Wenn der Ring alle paar Jahrzehnte wieder auftauche, dann sei dies wie eine Zeitreise. Im öffentlichen Bewusstsein sei die Weiterreichung des Ringes wie ein "Zeittunnel", der bis in Goethes Zeiten zurückreiche.
"Iffland war ein Zeitgenosse von Goethe und hat mit ihm zusammengearbeitet. Er hat in der Uraufführung von Schillers 'Räubern' den Franz Moor gespielt und war dann Intendant des Königlichen Hoftheaters am Gendarmenmarkt. Der Iffland-Preis stand jetzt nicht immer für die Avantgarde des Theaters."
Zeitgenössische Darstellung des deutschen Schriftstellers und Dramatikers August Wilhelm Iffland (1777-1814).
Eine zeitgenössische Darstellung des deutschen Schauspielers, Schriftstellers und Dramatikers August Wilhelm Iffland (1777-1814), nach dem der Ring benannt ist.© picture-alliance / dpa / Bifab
Im Laufe der deutschen Geschichte sei der letzte legitime, dem Mythos angemessene Träger des Ringes der Berliner Schauspieler Albert Bassermann gewesen, der Ende des 19. Jahrhunderts im Berliner Deutschen Theater unter dem Intendanten Max Reinhardt berühmt wurde, so Slevogt:
"Er hatte den Ring von Friedrich Haase vermacht bekommmen und hatte drei Schauspieler bestimmt, die aber alle zu seinen Lebzeiten gestorben sind."

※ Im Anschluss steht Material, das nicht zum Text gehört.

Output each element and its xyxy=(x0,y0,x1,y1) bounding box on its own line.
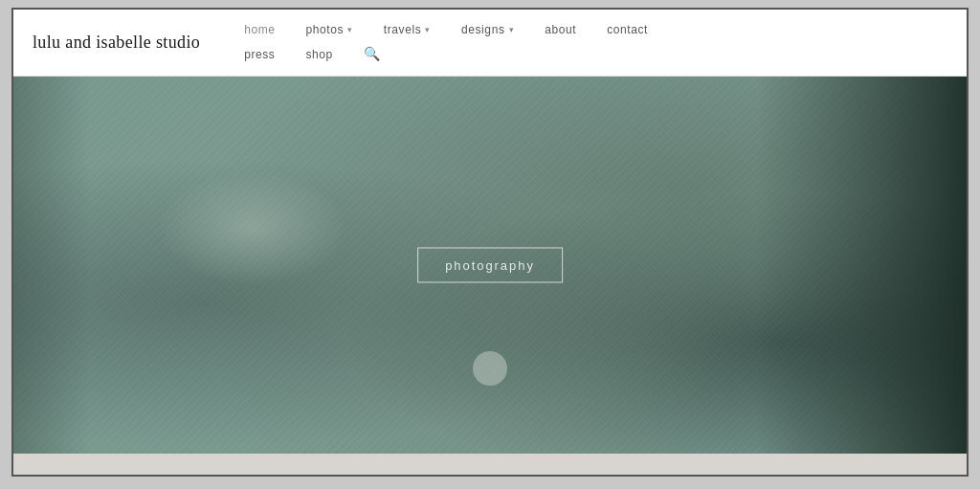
nav-item-contact[interactable]: contact xyxy=(591,19,663,40)
chevron-icon: ▾ xyxy=(347,25,353,34)
chevron-icon: ▾ xyxy=(425,25,431,34)
nav-row-1: home photos ▾ travels ▾ designs ▾ about … xyxy=(229,19,947,40)
site-title: lulu and isabelle studio xyxy=(33,33,200,53)
photography-button[interactable]: photography xyxy=(417,248,563,283)
nav-item-photos[interactable]: photos ▾ xyxy=(291,19,368,40)
nav-item-press[interactable]: press xyxy=(229,44,290,65)
nav-item-travels[interactable]: travels ▾ xyxy=(368,19,446,40)
browser-frame: lulu and isabelle studio home photos ▾ t… xyxy=(11,8,969,477)
hero-section: photography xyxy=(13,77,967,454)
nav-item-designs[interactable]: designs ▾ xyxy=(446,19,529,40)
hero-dot-indicator[interactable] xyxy=(473,351,507,386)
hero-dark-overlay-left xyxy=(13,77,90,454)
nav-container: home photos ▾ travels ▾ designs ▾ about … xyxy=(229,19,947,66)
nav-item-about[interactable]: about xyxy=(529,19,591,40)
hero-light-spot xyxy=(156,170,347,285)
nav-item-home[interactable]: home xyxy=(229,19,290,40)
search-icon[interactable]: 🔍 xyxy=(348,42,395,66)
nav-bar: lulu and isabelle studio home photos ▾ t… xyxy=(13,10,967,77)
bottom-strip xyxy=(13,454,967,475)
nav-item-shop[interactable]: shop xyxy=(290,44,347,65)
nav-row-2: press shop 🔍 xyxy=(229,42,947,66)
hero-dark-overlay-right xyxy=(756,77,967,454)
chevron-icon: ▾ xyxy=(509,25,515,34)
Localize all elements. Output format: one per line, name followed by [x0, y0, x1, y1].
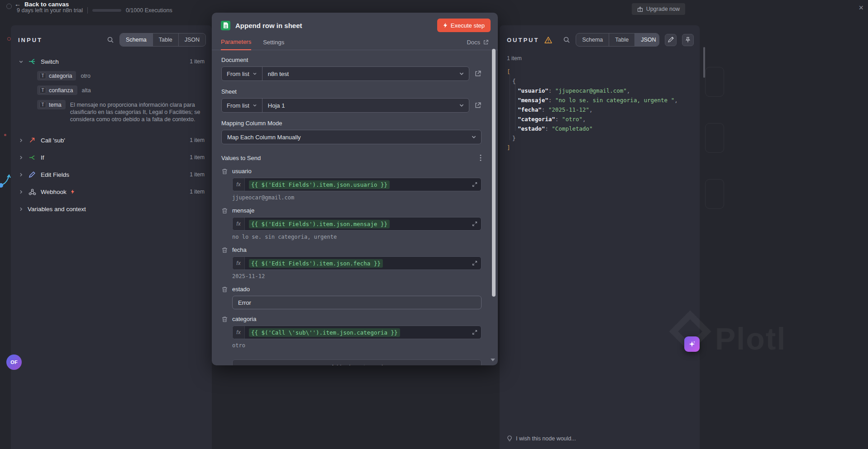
- execute-step-button[interactable]: Execute step: [437, 19, 491, 32]
- document-mode-select[interactable]: From list: [222, 67, 262, 80]
- dimmed-canvas-node: [705, 179, 724, 209]
- item-count: 1 item: [190, 189, 205, 195]
- fecha-expression-input[interactable]: fx {{ $('Edit Fields').item.json.fecha }…: [232, 256, 482, 270]
- usuario-expression-input[interactable]: fx {{ $('Edit Fields').item.json.usuario…: [232, 178, 482, 191]
- upgrade-label: Upgrade now: [646, 6, 680, 12]
- output-panel-header: OUTPUT Schema Table JSON: [500, 25, 700, 52]
- delete-column-icon[interactable]: [222, 168, 228, 175]
- text-type-icon: T: [39, 101, 46, 108]
- tab-json[interactable]: JSON: [179, 33, 205, 46]
- tab-schema[interactable]: Schema: [120, 33, 153, 46]
- field-value: alta: [82, 85, 205, 94]
- docs-link[interactable]: Docs: [467, 39, 489, 50]
- delete-column-icon[interactable]: [222, 208, 228, 214]
- node-name: Edit Fields: [41, 171, 69, 178]
- tab-settings[interactable]: Settings: [263, 39, 284, 50]
- input-node-call-sub[interactable]: Call 'sub' 1 item: [18, 132, 205, 149]
- google-sheets-icon: [221, 21, 230, 30]
- pin-data-button[interactable]: [682, 34, 694, 46]
- expression-text: {{ $('Edit Fields').item.json.fecha }}: [249, 259, 383, 268]
- expression-text: {{ $('Edit Fields').item.json.usuario }}: [249, 180, 390, 189]
- mensaje-expression-input[interactable]: fx {{ $('Edit Fields').item.json.mensaje…: [232, 217, 482, 231]
- column-label: estado: [232, 286, 482, 293]
- chevron-right-icon: [18, 138, 24, 143]
- scroll-down-arrow[interactable]: [491, 359, 495, 361]
- open-sheet-external-icon[interactable]: [474, 102, 482, 109]
- tab-json[interactable]: JSON: [635, 33, 659, 46]
- execute-step-label: Execute step: [451, 22, 485, 29]
- parameters-form: Document From list n8n test Sheet From: [212, 50, 498, 365]
- categoria-expression-input[interactable]: fx {{ $('Call \'sub\'').item.json.catego…: [232, 326, 482, 339]
- edit-fields-node-icon: [28, 171, 37, 178]
- node-name: Call 'sub': [41, 137, 65, 144]
- input-node-edit-fields[interactable]: Edit Fields 1 item: [18, 166, 205, 183]
- edit-output-button[interactable]: [665, 34, 677, 46]
- schema-field-tema[interactable]: Ttema El mensaje no proporciona informac…: [37, 100, 205, 123]
- sheet-mode-select[interactable]: From list: [222, 99, 262, 112]
- back-arrow-icon: ←: [14, 0, 21, 8]
- tab-table[interactable]: Table: [609, 33, 635, 46]
- field-value: otro: [81, 71, 205, 80]
- expand-expression-icon[interactable]: [472, 330, 477, 335]
- item-count: 1 item: [190, 171, 205, 178]
- upgrade-now-button[interactable]: Upgrade now: [632, 3, 685, 15]
- document-resource-locator[interactable]: From list n8n test: [221, 66, 469, 81]
- expand-expression-icon[interactable]: [472, 182, 477, 187]
- node-detail-modal: Append row in sheet Execute step Paramet…: [212, 13, 498, 365]
- input-node-switch[interactable]: Switch 1 item: [18, 53, 205, 70]
- text-type-icon: T: [39, 87, 46, 94]
- chevron-right-icon: [18, 207, 24, 212]
- schema-field-confianza[interactable]: Tconfianza alta: [37, 85, 205, 95]
- node-feedback-link[interactable]: I wish this node would...: [507, 435, 576, 442]
- input-view-tabs: Schema Table JSON: [119, 33, 206, 47]
- tab-schema[interactable]: Schema: [576, 33, 609, 46]
- delete-column-icon[interactable]: [222, 316, 228, 322]
- trigger-bolt-icon: [71, 189, 75, 194]
- back-to-canvas-button[interactable]: ← Back to canvas: [14, 0, 69, 8]
- output-title: OUTPUT: [507, 37, 539, 43]
- add-column-button[interactable]: Add column to send: [232, 359, 482, 365]
- options-dots-icon[interactable]: [480, 154, 482, 161]
- executions-count: 0/1000 Executions: [126, 7, 172, 14]
- canvas-error-dot: [4, 134, 6, 136]
- input-title: INPUT: [18, 37, 43, 43]
- input-node-webhook[interactable]: Webhook 1 item: [18, 183, 205, 200]
- field-key: confianza: [49, 87, 73, 94]
- delete-column-icon[interactable]: [222, 286, 228, 293]
- ai-assistant-button[interactable]: [684, 336, 700, 352]
- expand-expression-icon[interactable]: [472, 260, 477, 266]
- search-icon[interactable]: [107, 36, 114, 43]
- sheet-resource-locator[interactable]: From list Hoja 1: [221, 98, 469, 113]
- modal-scrollbar[interactable]: [492, 49, 496, 297]
- tab-parameters[interactable]: Parameters: [221, 38, 251, 50]
- node-title: Append row in sheet: [235, 22, 302, 29]
- chevron-right-icon: [18, 155, 24, 160]
- column-label: categoria: [232, 316, 482, 322]
- close-icon[interactable]: ×: [858, 4, 863, 12]
- open-document-external-icon[interactable]: [474, 70, 482, 77]
- tab-table[interactable]: Table: [153, 33, 179, 46]
- subworkflow-node-icon: [28, 137, 37, 144]
- chevron-down-icon: [471, 364, 477, 365]
- output-items-count: 1 item: [500, 52, 700, 61]
- dimmed-canvas-node: [705, 67, 724, 97]
- mapping-mode-select[interactable]: Map Each Column Manually: [221, 130, 482, 144]
- expand-expression-icon[interactable]: [472, 221, 477, 227]
- status-ring-icon: [6, 4, 12, 9]
- input-node-variables-context[interactable]: Variables and context: [18, 200, 205, 217]
- fx-prefix: fx: [233, 178, 245, 191]
- expression-result: no lo se. sin categoria, urgente: [232, 234, 482, 240]
- switch-node-icon: [28, 57, 37, 66]
- schema-field-categoria[interactable]: Tcategoria otro: [37, 71, 205, 80]
- field-key: tema: [49, 102, 62, 108]
- node-name: Switch: [41, 58, 59, 65]
- search-icon[interactable]: [563, 36, 570, 43]
- input-node-if[interactable]: If 1 item: [18, 149, 205, 166]
- output-panel: OUTPUT Schema Table JSON 1 item [{"usuar…: [500, 25, 700, 449]
- sheet-label: Sheet: [221, 88, 482, 95]
- fx-prefix: fx: [233, 257, 245, 269]
- user-avatar[interactable]: OF: [6, 354, 22, 370]
- estado-text-input[interactable]: [232, 296, 482, 309]
- value-group-usuario: usuario fx {{ $('Edit Fields').item.json…: [232, 168, 482, 201]
- delete-column-icon[interactable]: [222, 247, 228, 253]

Durch Nazis zerstörte Theaterwelt

In der Zeit des Nationalsozialismus hätten viele jüdische Theaterleute, wie auch Max Reinhardt, emigrieren müssen. "Die Nazis hatten im Grunde die gesamte Theaterkultur zerstört, aus denen all diese Ring-Träger hervorgegangen waren."
Bevor Bassermann 1952 im US-amerikanischen Exil starb, habe er den Ring dem Österreichischen Theatermuseum übergeben. Dort habe man nach dessen Tod die Tradition des Iffland-Rings wieder aufleben lassen wollen, aber dann ausgerechnet einen Schauspieler bestimmt, der aufgrund seiner Rolle im Nationalsozialismus des Ringes nicht würdig gewesen sei.
"Sie vergaben diesen Ring ausgerechnet an Werner Krauß. Er war 1933 von Goebbels zum Präsidenten der Reichstheaterkammer – also die Gleichschaltungsbehörde des Theaters – ernannt worden."

Beschädigte Bedeutung des Rings

Krauß habe in Propagandafilmen gleich mehrere jüdische Karikaturen gespielt, wie etwa in "Jud Süß" von 1940. Krauß sei zweifellos ein großer Schauspieler gewesen, aber er hätte seine Kunst im Grunde verraten: "Das hat für mich den Ring auch irgendwie anrüchig gemacht. Und ich habe mich gewundert, dass jemand wie Bruno Ganz, der für ein linkes, antifaschistisches 68er-Theater stand überhaupt nicht nach dem Erbe gefragt hat, das er da angetreten hat. Und das macht es für mich schwierig, diese Geschichte aus der 'Theatermottenkiste' zu betrachten."